Sample Answer
Understanding Organisations and the Role of Human Resources
Introduction
When you look at a large organisation like Tesco, it becomes clear how many moving parts have to work together for it to meet its goals. Every department, process and decision feeds into a wider purpose, and HR plays a bigger role in this than people often realise. This essay explores Tesco’s purpose, environment, culture, structure and services, and explains how HR and L and D support both day to day operations and long term strategy.
Purpose and Goals of Tesco
Tesco’s purpose is to serve customers a little better every day. In practical terms, this means reliable product availability, fair pricing, a helpful in store and online experience, and long term value for shareholders. Its goals sit around market leadership, steady growth, sustainability, digital transformation, supply chain efficiency and community responsibility. Everything from staffing to logistics is designed to support that purpose.
External Environment and Its Impact
Tesco’s activities are shaped heavily by external factors. A PESTLE view helps show how these forces work.
Political factors include food regulation, employment law and trade agreements that influence labour supply and product imports. Economic changes such as inflation, supply chain costs and household income levels affect pricing, wage decisions and profit margins. Social trends change what customers expect, for example increased demand for healthier food, ethical sourcing and online convenience. Technology is another critical force because digital shopping, data analytics and automated warehouses now shape how Tesco operates. Legal responsibilities cover consumer rights, health and safety and privacy. Environmental concerns push Tesco to reduce waste, cut emissions and source responsibly.
These factors guide strategy, structure and HR planning, because without understanding the external landscape Tesco cannot stay competitive.

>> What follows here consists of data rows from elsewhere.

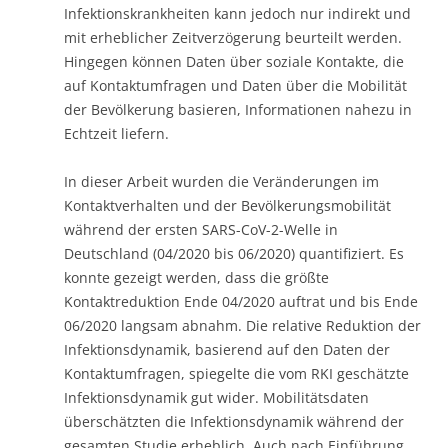
Infektionskrankheiten kann jedoch nur indirekt und
mit erheblicher Zeitverzögerung beurteilt werden.
Hingegen können Daten über soziale Kontakte, die
auf Kontaktumfragen und Daten über die Mobilität
der Bevölkerung basieren, Informationen nahezu in
Echtzeit liefern.
In dieser Arbeit wurden die Veränderungen im
Kontaktverhalten und der Bevölkerungsmobilität
während der ersten SARS-CoV-2-Welle in
Deutschland (04/2020 bis 06/2020) quantifiziert. Es
konnte gezeigt werden, dass die größte
Kontaktreduktion Ende 04/2020 auftrat und bis Ende
06/2020 langsam abnahm. Die relative Reduktion der
Infektionsdynamik, basierend auf den Daten der
Kontaktumfragen, spiegelte die vom RKI geschätzte
Infektionsdynamik gut wider. Mobilitätsdaten
überschätzten die Infektionsdynamik während der
gesamten Studie erheblich. Auch nach Einführung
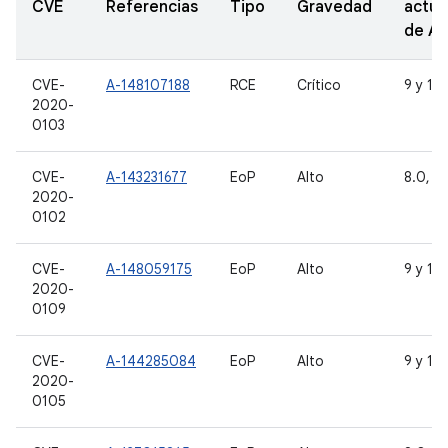
CVE
Referencias
Tipo
Gravedad
actua
de A
CVE-
A-148107188
RCE
Crítico
9 y 10
2020-
0103
CVE-
A-143231677
EoP
Alto
8.0, 8.
2020-
0102
CVE-
A-148059175
EoP
Alto
9 y 10
2020-
0109
CVE-
A-144285084
EoP
Alto
9 y 10
2020-
0105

Products, Services and Customer Base
Tesco sells groceries, household goods, clothing, financial services and mobile services, and continues to expand its online offer. Its customer base is broad, covering families, students, older customers and online only shoppers. This mix means Tesco must employ enough staff with the right skills, provide training that suits each store’s needs, and maintain efficient distribution centres to keep shelves stocked.
Structure of the Organisation
Tesco uses a functional structure with clear departments such as Operations, Finance, HR, Marketing, Supply Chain, Customer Services, Property and Technology. Stores follow a local structure under store managers, while regional and national teams support them with strategy and resources.
All departments rely on each other. Operations need HR for staffing, training and scheduling. Marketing works with Supply Chain to manage promotions and stock levels. Finance guides all departments on budgets so resources are used properly. This structure helps Tesco stay fast and consistent across thousands of stores.
Culture and Its Impact
Tesco’s culture is shaped around customer focus and teamwork. One visible part of its culture is the belief that every colleague matters. This has encouraged open communication, strong inclusion policies and development opportunities for staff at different levels. A second cultural aspect is performance and accountability. Teams are encouraged to hit targets, review results and look for improvement. This pushes a culture of responsibility and helps the company stay competitive.
These cultural traits affect day to day operations. Stores tend to run smoothly when colleagues feel valued because staff morale improves customer service. A performance driven mindset helps Tesco stay consistent and productive.
How HR Activities Support Tesco’s Strategy
HR supports almost everything Tesco does. Workforce planning ensures stores and distribution centres are fully staffed. Recruitment brings in people who match Tesco’s values and can deliver good customer service. Training and development build skills in areas such as leadership, compliance, digital systems and customer care. HR also monitors employee wellbeing, engagement and retention which are essential for stable operations.
HR policies guide behaviour, create fairness and ensure legal compliance. Through rewards, performance management and organisational development, HR helps Tesco remain efficient, safe and productive.
Role of HR and L and D in Supporting Line Managers
HR and L and D work closely with line managers because they are the people leading teams every day. HR supports managers with recruitment decisions, disciplinary processes, contract matters and attendance issues. This helps managers handle people issues with confidence and fairness.
L and D supports managers by providing training for team members, leadership skills, coaching, and helping staff progress through development programmes. For example, a store manager who wants to improve stock control might receive support through digital training or operational workshops.
These activities help managers keep their teams motivated, skilled and aligned with Tesco’s goals.